Thursday, April 22, 2010

RBI issues draft norms on securitisation transactions



Source:BusinessLine Bureau:20 April,2010
Mumbai,
The Reserve Bank of India on Monday issued draft guidelines regarding the minimum holding period and minimum retention requirement for securitisation transactions. The aim behind the guidelines is to develop an orderly and healthy securitisation market, to ensure greater alignment of the interests of the originators and the investors, as also to encourage the development of the securitisation activity, said the RBI in its circular.

The circular says that originators should retain a portion of each securitisation originated, as a mechanism to better align incentives and ensure more effective screening of loans. In addition, the RBI has also recommended a minimum period of retention of loans prior to securitisation so as to give comfort to investors regarding the due diligence exercised by the originator. These were recommended by the RBI in its October 2009 Quarterly Review.
Minimum Holding Period
For loans of up to 24 months duration, in case of loans with periodic repayment schedules, the MHP would be nine months from a certain set of relevant dates, while in case of bullet repayment loans, the MHP is 12 months from the relevant dates.
These relevant dates are the date of full disbursement of loans for an activity or purpose; or date of acquisition of asset by borrower (i.e. car, residential house,); or date of completion of project; or date of first instalment of interest or principal or EMI; whichever is later.

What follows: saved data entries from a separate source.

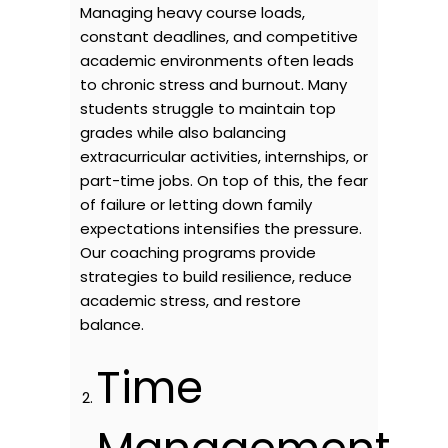
Managing heavy course loads,
constant deadlines, and competitive
academic environments often leads
to chronic stress and burnout. Many
students struggle to maintain top
grades while also balancing
extracurricular activities, internships, or
part-time jobs. On top of this, the fear
of failure or letting down family
expectations intensifies the pressure.
Our coaching programs provide
strategies to build resilience, reduce
academic stress, and restore
balance.
Time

For loans of more than 24 months, in case of loans with periodic repayment schedules, the MHP would be 12 months from the relevant dates.
In case of loans of more than 24 months with bullet repayment, securitisation would not be allowed, said the RBI guidelines.

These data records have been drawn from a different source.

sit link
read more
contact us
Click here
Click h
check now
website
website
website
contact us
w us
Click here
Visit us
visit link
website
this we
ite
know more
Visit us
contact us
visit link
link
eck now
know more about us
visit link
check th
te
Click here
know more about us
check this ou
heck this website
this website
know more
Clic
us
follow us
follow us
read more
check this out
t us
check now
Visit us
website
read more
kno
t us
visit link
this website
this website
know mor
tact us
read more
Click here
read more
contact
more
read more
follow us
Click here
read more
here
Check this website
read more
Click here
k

The RBI guidelines also list certain assets where banks are not permitted to undertake securitisation activities or assume securitisation exposures.
These include re-securitised assets (e.g. collateralised debt obligations of asset backed securities, including, a CDO backed by residential mortgage-backed securities); synthetic securitisations (e.g. credit-linked notes or credit default swaps) and securitisation with revolving structures (e.g. (e.g. credit card receivables and cash credit facilities).